■ Work instructions
Pictures in the records are to be omitted; everything else is copied exactly.

■ Available records

^^^^^^^^

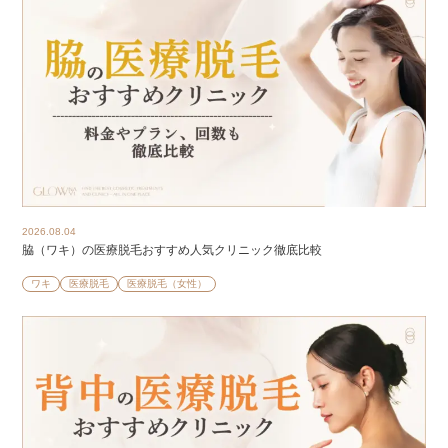
2026.08.04
脇（ワキ）の医療脱毛おすすめ人気クリニック徹底比較
ワキ
医療脱毛
医療脱毛（女性）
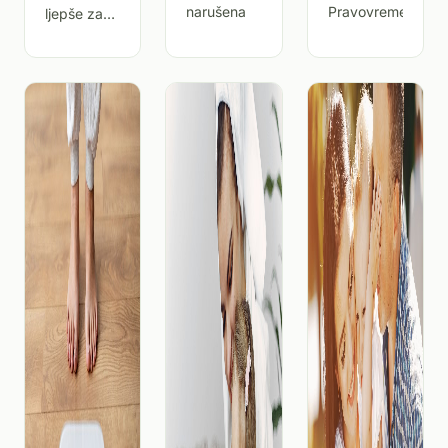
narušena
Pravovremena
ljepše za
sposob
i pravilna
svakog
prva
roditelja,
pomoć
nakon
ključn
napornog
dana
vidjeti
svoje dijete
navečer
usnulo,
mirno,
spokojno,
koje se čak
povremeno
i nasmiješi
u snu.
Nema
rodite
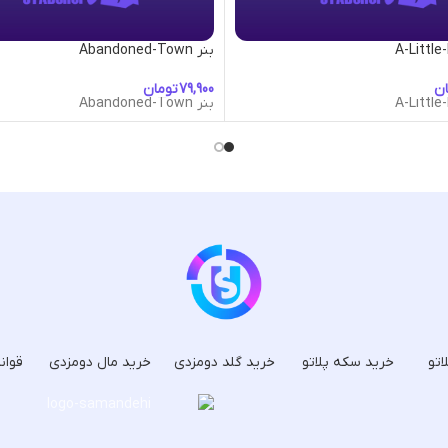
بنر Abandoned-Town
ان
تومان
بنر Abandoned-Town
اتو
خرید سکه پلاتو
خرید گلد دومزدی
خرید مال دومزدی
قوان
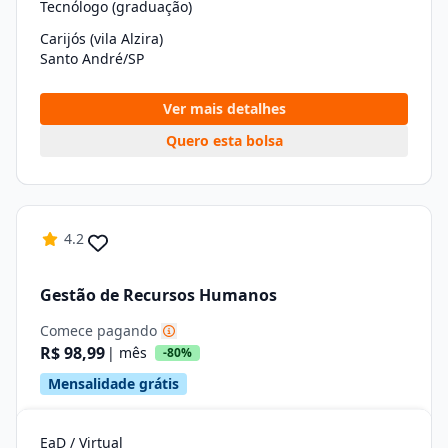
Tecnólogo (graduação)
Carijós (vila Alzira)
Santo André/SP
Ver mais detalhes
Quero esta bolsa
4.2
Gestão de Recursos Humanos
Comece pagando
R$ 98,99
| mês
-80%
Mensalidade grátis
EaD / Virtual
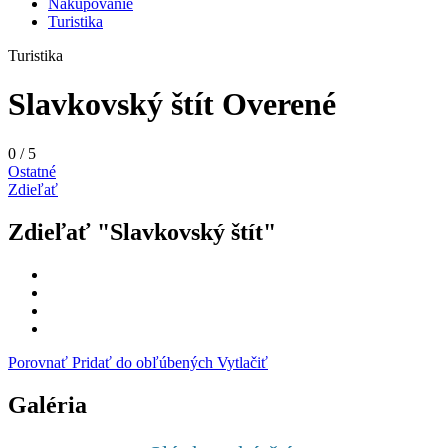
Nakupovanie
Turistika
Turistika
Slavkovský štít
Overené
0
/
5
Ostatné
Zdieľať
Zdieľať "Slavkovský štít"
Porovnať
Pridať do obľúbených
Vytlačiť
Galéria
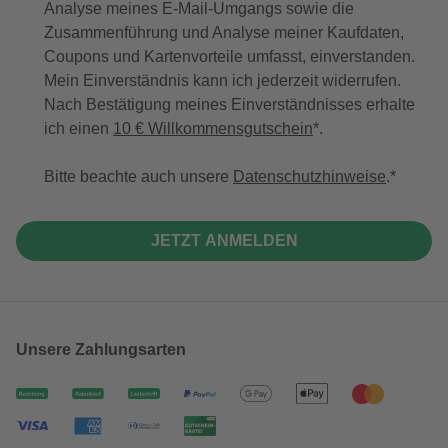
Analyse meines E-Mail-Umgangs sowie die
Zusammenführung und Analyse meiner Kaufdaten,
Coupons und Kartenvorteile umfasst, einverstanden.
Mein Einverständnis kann ich jederzeit widerrufen.
Nach Bestätigung meines Einverständnisses erhalte
ich einen
10 € Willkommensgutschein
*.
Bitte beachte auch unsere
Datenschutzhinweise
.
JETZT ANMELDEN
Unsere Zahlungsarten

^^^^^^^^

■ Response area
2026.08.04
脇（ワキ）の医療脱毛おすすめ人気クリニック徹底比較
ワキ
医療脱毛
医療脱毛（女性）
narušena
Pravovremena
ljepše za
sposob
i pravilna
svakog
prva
roditelja,
pomoć
nakon
ključn
napornog
dana
vidjeti
svoje dijete
navečer
usnulo,
mirno,
spokojno,
koje se čak
povremeno
i nasmiješi
u snu.
Nema
rodite
بنر Abandoned-Town
ان
تومان
بنر Abandoned-Town
اتو
خرید سکه پلاتو
خرید گلد دومزدی
خرید مال دومزدی
قوان
Tecnólogo (graduação)
Carijós (vila Alzira)
Santo André/SP
Ver mais detalhes
Quero esta bolsa
4.2
Gestão de Recursos Humanos
Comece pagando
R$ 98,99
| mês
-80%
Mensalidade grátis
EaD / Virtual
Nakupovanie
Turistika
Turistika
Slavkovský štít
Overené
0
/
5
Ostatné
Zdieľať
Zdieľať "Slavkovský štít"
Porovnať
Pridať do obľúbených
Vytlačiť
Galéria
Analyse meines E-Mail-Umgangs sowie die
Zusammenführung und Analyse meiner Kaufdaten,
Coupons und Kartenvorteile umfasst, einverstanden.
Mein Einverständnis kann ich jederzeit widerrufen.
Nach Bestätigung meines Einverständnisses erhalte
ich einen
10 € Willkommensgutschein
*.
Bitte beachte auch unsere
Datenschutzhinweise
.
JETZT ANMELDEN
Unsere Zahlungsarten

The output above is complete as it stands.